▸ **Exercise**:
Lines from the entries below that hold "then" form the answer; copy all of them.

★ ★ ★ ★ ★ ★ ★

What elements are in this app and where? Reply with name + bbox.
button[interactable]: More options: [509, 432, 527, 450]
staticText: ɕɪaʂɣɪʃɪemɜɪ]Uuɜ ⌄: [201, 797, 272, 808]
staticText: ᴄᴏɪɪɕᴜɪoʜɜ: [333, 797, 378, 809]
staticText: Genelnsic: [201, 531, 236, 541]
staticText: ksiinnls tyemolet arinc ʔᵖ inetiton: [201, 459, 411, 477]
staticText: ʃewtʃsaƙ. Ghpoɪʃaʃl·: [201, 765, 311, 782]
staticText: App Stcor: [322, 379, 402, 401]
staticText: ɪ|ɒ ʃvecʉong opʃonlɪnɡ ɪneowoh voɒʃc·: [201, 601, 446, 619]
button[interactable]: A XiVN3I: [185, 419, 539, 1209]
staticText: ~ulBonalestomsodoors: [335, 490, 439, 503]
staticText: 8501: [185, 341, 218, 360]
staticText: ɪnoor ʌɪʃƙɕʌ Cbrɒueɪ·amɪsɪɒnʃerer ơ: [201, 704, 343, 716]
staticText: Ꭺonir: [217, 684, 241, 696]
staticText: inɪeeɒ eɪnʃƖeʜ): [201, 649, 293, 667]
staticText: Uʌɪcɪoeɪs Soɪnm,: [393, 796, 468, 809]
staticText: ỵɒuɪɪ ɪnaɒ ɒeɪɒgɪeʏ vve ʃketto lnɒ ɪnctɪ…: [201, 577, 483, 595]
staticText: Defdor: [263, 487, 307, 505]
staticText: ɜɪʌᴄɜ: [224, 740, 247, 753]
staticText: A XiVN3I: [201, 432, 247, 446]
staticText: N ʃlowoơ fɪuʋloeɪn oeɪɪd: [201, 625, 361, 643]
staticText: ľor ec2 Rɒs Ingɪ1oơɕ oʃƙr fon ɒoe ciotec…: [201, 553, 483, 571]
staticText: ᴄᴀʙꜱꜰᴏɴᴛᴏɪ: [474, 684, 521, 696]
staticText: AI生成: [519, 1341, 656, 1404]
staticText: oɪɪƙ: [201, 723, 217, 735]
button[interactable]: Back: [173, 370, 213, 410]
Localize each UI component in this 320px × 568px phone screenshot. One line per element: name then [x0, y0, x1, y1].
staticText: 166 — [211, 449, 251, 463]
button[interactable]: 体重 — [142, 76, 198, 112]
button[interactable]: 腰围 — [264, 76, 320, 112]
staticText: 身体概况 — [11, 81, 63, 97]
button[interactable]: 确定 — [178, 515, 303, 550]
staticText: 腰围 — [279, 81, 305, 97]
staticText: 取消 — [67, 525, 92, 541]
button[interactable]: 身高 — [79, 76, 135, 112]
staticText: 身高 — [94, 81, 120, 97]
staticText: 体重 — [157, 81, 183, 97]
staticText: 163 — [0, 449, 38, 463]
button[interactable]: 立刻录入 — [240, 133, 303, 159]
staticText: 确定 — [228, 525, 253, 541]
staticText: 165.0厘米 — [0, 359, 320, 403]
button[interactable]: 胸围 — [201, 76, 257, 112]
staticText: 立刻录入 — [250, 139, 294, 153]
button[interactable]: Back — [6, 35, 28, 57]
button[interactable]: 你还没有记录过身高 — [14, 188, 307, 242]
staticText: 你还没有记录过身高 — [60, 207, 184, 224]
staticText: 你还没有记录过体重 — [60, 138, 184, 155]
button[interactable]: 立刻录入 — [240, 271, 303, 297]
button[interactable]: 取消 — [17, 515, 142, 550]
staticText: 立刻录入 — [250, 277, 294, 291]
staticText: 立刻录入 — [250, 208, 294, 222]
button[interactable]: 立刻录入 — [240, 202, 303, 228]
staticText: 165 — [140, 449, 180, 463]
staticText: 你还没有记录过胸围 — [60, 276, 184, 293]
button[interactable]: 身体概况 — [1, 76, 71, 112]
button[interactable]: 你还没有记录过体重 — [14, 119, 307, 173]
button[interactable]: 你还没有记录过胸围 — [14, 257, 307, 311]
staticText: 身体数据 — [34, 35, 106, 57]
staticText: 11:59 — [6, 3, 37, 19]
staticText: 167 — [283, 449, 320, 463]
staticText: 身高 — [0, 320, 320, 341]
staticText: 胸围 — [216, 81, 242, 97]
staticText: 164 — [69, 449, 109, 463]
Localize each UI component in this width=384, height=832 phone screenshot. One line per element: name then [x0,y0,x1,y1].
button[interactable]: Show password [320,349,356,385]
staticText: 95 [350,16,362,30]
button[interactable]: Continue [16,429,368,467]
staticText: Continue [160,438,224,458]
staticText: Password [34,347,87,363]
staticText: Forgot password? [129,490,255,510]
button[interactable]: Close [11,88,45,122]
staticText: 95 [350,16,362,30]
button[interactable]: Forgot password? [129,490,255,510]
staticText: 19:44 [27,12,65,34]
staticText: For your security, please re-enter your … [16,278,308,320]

★ ★ ★ ★ ★ ★ ★

▸ **Your response**:
Localize each UI component in this 320px × 568px phone screenshot. One line per element: name then [x0, y0, x1, y1].
Localize each UI component in this width=384, height=832 phone screenshot. One line per element: name then [x0,y0,x1,y1].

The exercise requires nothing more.